Ausgerechnet die ressourcenarme Schweiz hat sich – dank tiefer Steuern und schwacher staatlicher Kontrolle – zu einer der weltgrössten Rohstoffdrehscheiben entwickelt, wo Handels- und Bergbaukonzerne unbehelligt Milliarden verdienen. Die Kehrseite des boomenden Geschäfts mit Rohstoffen ist der Rohstoff-Fluch in den Förderländern.
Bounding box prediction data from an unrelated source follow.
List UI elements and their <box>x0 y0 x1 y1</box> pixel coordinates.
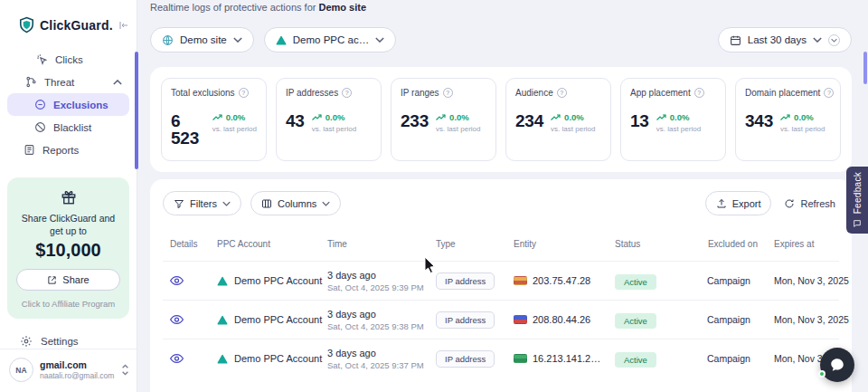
time-absolute: Sat, Oct 4, 2025 9:38 PM <box>327 321 429 331</box>
sidebar-item-settings[interactable]: Settings <box>0 333 137 349</box>
affiliate-promo-card: Share ClickGuard and get up to $10,000 S… <box>7 177 129 319</box>
refresh-button-label: Refresh <box>800 198 835 209</box>
refresh-button[interactable]: Refresh <box>780 198 839 209</box>
cursor-click-icon <box>36 53 48 65</box>
eye-icon[interactable] <box>170 314 210 325</box>
stat-label: Total exclusions <box>171 88 235 98</box>
stat-value: 43 <box>286 112 305 129</box>
feedback-label: Feedback <box>853 172 863 214</box>
subtitle-site-name: Demo site <box>318 2 366 13</box>
columns-button[interactable]: Columns <box>250 191 341 215</box>
trend-up-icon <box>551 114 561 121</box>
circle-chevron-icon[interactable] <box>828 34 840 46</box>
info-icon[interactable]: ? <box>694 88 704 98</box>
minus-circle-icon <box>34 99 46 110</box>
export-button[interactable]: Export <box>705 191 772 215</box>
sidebar-item-label: Exclusions <box>53 100 108 110</box>
ppc-account-name: Demo PPC Account <box>234 314 322 325</box>
time-absolute: Sat, Oct 4, 2025 9:37 PM <box>327 360 429 370</box>
collapse-sidebar-icon[interactable] <box>118 20 129 31</box>
chevron-down-icon <box>322 201 330 206</box>
sidebar-item-label: Threat <box>44 77 74 88</box>
eye-icon[interactable] <box>170 275 210 286</box>
sidebar: ClickGuard. Clicks Threat Exclusions <box>0 0 137 392</box>
info-icon[interactable]: ? <box>443 88 453 98</box>
stat-card-total-exclusions: Total exclusions? 6 523 0.0%vs. last per… <box>161 78 267 161</box>
type-badge: IP address <box>436 311 495 329</box>
table-row[interactable]: Demo PPC Account 3 days agoSat, Oct 4, 2… <box>163 261 839 300</box>
stat-label: App placement <box>630 88 691 98</box>
ppc-account-filter-dropdown[interactable]: Demo PPC ac… <box>264 27 396 53</box>
info-icon[interactable]: ? <box>824 88 834 98</box>
stat-card-audience: Audience? 234 0.0%vs. last period <box>505 78 611 161</box>
ppc-account-filter-value: Demo PPC ac… <box>293 34 369 45</box>
page-scrollbar[interactable] <box>863 52 867 84</box>
calendar-icon <box>730 34 741 46</box>
subtitle-prefix: Realtime logs of protective actions for <box>150 2 318 13</box>
column-header-expires-at: Expires at <box>767 239 839 249</box>
filters-button-label: Filters <box>190 198 217 209</box>
filters-button[interactable]: Filters <box>163 191 241 215</box>
site-filter-dropdown[interactable]: Demo site <box>150 27 254 53</box>
time-relative: 3 days ago <box>327 270 429 281</box>
main-content: Realtime logs of protective actions for … <box>138 0 868 392</box>
stat-value: 6 523 <box>171 112 205 147</box>
date-range-value: Last 30 days <box>748 34 807 45</box>
stat-period: vs. last period <box>436 125 480 133</box>
share-button-label: Share <box>62 274 89 285</box>
chevron-up-icon <box>113 80 122 85</box>
export-button-label: Export <box>732 198 761 209</box>
entity-value: 203.75.47.28 <box>533 275 590 286</box>
stat-period: vs. last period <box>551 125 595 133</box>
stat-label: IP addresses <box>286 88 338 98</box>
stat-period: vs. last period <box>656 125 701 133</box>
date-range-dropdown[interactable]: Last 30 days <box>718 27 852 53</box>
stat-period: vs. last period <box>312 125 356 133</box>
stat-label: Audience <box>515 88 553 98</box>
sidebar-scrollbar[interactable] <box>135 52 138 169</box>
stat-value: 13 <box>630 112 649 129</box>
sidebar-item-clicks[interactable]: Clicks <box>7 48 129 71</box>
stat-delta: 0.0% <box>564 112 584 122</box>
share-button[interactable]: Share <box>16 269 120 291</box>
table-row[interactable]: Demo PPC Account 3 days agoSat, Oct 4, 2… <box>163 300 839 339</box>
trend-up-icon <box>656 114 667 121</box>
info-icon[interactable]: ? <box>239 88 249 98</box>
column-header-ppc-account: PPC Account <box>210 239 320 249</box>
chat-launcher-button[interactable] <box>820 348 854 382</box>
share-icon <box>47 275 57 285</box>
expires-at-value: Mon, Nov 3, 2025 <box>767 275 839 286</box>
trend-up-icon <box>780 114 791 121</box>
online-status-dot <box>818 370 826 378</box>
sidebar-item-reports[interactable]: Reports <box>7 139 129 161</box>
feedback-tab[interactable]: Feedback <box>846 167 868 234</box>
column-header-type: Type <box>429 239 506 249</box>
sidebar-item-exclusions[interactable]: Exclusions <box>7 93 129 116</box>
info-icon[interactable]: ? <box>557 88 567 98</box>
expires-at-value: Mon, Nov 3, 2025 <box>767 314 839 325</box>
info-icon[interactable]: ? <box>342 88 352 98</box>
filter-bar: Demo site Demo PPC ac… Last 30 days <box>150 27 852 53</box>
sidebar-item-label: Blacklist <box>53 122 91 133</box>
trend-up-icon <box>312 114 323 121</box>
affiliate-program-link[interactable]: Click to Affiliate Program <box>16 299 120 309</box>
sidebar-item-threat[interactable]: Threat <box>7 71 129 93</box>
avatar: NA <box>9 358 33 382</box>
settings-label: Settings <box>41 336 79 347</box>
country-flag-icon <box>514 276 527 285</box>
country-flag-icon <box>514 354 527 363</box>
stat-label: IP ranges <box>401 88 439 98</box>
logo-row: ClickGuard. <box>0 0 137 44</box>
sidebar-item-blacklist[interactable]: Blacklist <box>7 116 129 139</box>
user-meta: gmail.com naatali.ro@gmail.com <box>40 359 114 380</box>
table-row[interactable]: Demo PPC Account 3 days agoSat, Oct 4, 2… <box>163 339 839 378</box>
stat-delta: 0.0% <box>449 112 469 122</box>
sidebar-item-label: Clicks <box>55 54 83 65</box>
user-account-switcher[interactable]: NA gmail.com naatali.ro@gmail.com <box>0 349 137 392</box>
google-ads-triangle-icon <box>217 354 228 364</box>
eye-icon[interactable] <box>170 353 210 364</box>
chevron-down-icon <box>233 37 242 43</box>
stat-label: Domain placement <box>745 88 820 98</box>
table-toolbar: Filters Columns Export <box>163 191 839 215</box>
excluded-on-value: Campaign <box>700 353 767 364</box>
Trotz Bodenschätzen bleibt ein Grossteil der Bevölkerung arm, die Länder haben häufig mit Korruption, Menschenrechtsverletzungen und Umweltschäden zu kämpfen.

  • Zwei Drittel aller Energie- und Metall-Ressourcen und ein Grossteil der Agrarrohstoffe stammen aus Entwicklungsländern.
  • In vielen rohstoffreichen Entwicklungsländern leben 300 Millionen Menschen in Armut, d.h. von maximal 2 Dollar pro Tag.
  • Die vornehmlich in den Handelszentren Genf und Zug erwirtschafteten Erlöse des Rohstoffsektors sind zwischen 2001 und 2011 um das 14-fache gestiegen.
  • Sechs der zehn umsatzstärksten Schweizer Unternehmen sind Rohstoffkonzerne.
  • Mindestens 20 Prozent des globalen Rohstoffhandels läuft über die Schweiz.
  • Das Vermögen der sechs Top-Manager von Glencore lag beim Börsengang 2011 höher als das jeweilige Bruttoinlandsprodukt der 96 ärmsten Länder der Welt im selben Jahr.
  • Käme der Rohstoff-Reichtum effektiv der Bevölkerung in Entwicklungsländern zugute, könnten bis 2030 gegen 540 Millionen Menschen den Weg aus der Armut finden. Das sind mehr Menschen als jene, die diesen Schritt seit 1994 in China geschafft haben.